Japanese Garlic Fried Rice is available in almost every Japanese restaurant and has its unique aroma and taste. A bowl of delicious garlic fried rice is often simple, contains golden-coloured rice, small chunks of fried egg, topped with spring onions and fried garlic. Garlicky and buttery, this simple Japanese Garlic Fried Rice is one of the go-to rice dishes. You can also add shrimp or meat to enhance its flavour.

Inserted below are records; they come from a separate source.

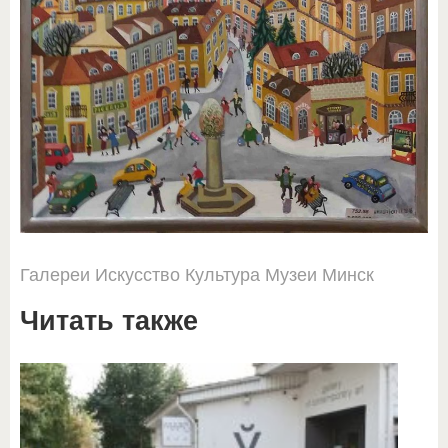
Галереи
Искусство
Культура
Музеи
Минск
Читать также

Ingredients (2 – 3 servings):
- 2 ½ cups (450 g) cooked Japanese short-grain rice* (make ahead and refrigerate overnight or up to 1 week)
- 10 cloves garlic
- 4 stalks spring onions – diced
- 3 eggs – lightly beaten
- ½ tablespoon salt and black pepper
- Vegetable oil
- 2 tablespoons Japanese soy sauce
- 2 tablespoons sugar
- 2 tablespoons mirin (Japanese rice wine)
- 1 tablespoon oyster sauce
- 1 tablespoon toasted sesame oil
- 2 tablespoons fish sauce
- Cook the Japanese short-grain rice a day earlier and refrigerate overnight to remove excess moisture.
- Mince the garlic, dice the onions and lightly beat the 3 eggs.
- Add in 2 tablespoons of vegetable oil and minced garlic into a heated pan.
- Fry the garlic at medium-low heat until it turns golden brown.
- Set aside the fried garlic to drain off any excess oil.
- To prepare the sauce, mix 2 tablespoons of soy sauce, 2 tablespoons of sugar, 2 tablespoons of mirin, 1 tablespoon of oyster sauce, 1 tablespoon of toasted sesame oil and 2 tablespoons of fish sauce. Once done, leave it aside.
- Add 2 tablespoons of vegetable oil into a hot pan.
- Pour the beaten eggs into the pan and swirl it around the pan evenly.
- Separate the eggs into small chunks when it is slightly hard and push the eggs to the side of the pan.
- Add in an extra tablespoon of vegetable oil into the pan and turn up the heat.
- Add in the rice and stir fry until the grains are separated.
- Add in salt, some black pepper and some fried garlic then mix well.
- Then, pour in the sauce prepared earlier and stir fry until it covers all the rice.
- Finally, toss in the remaining fried garlic and spring onions, and the dish is ready.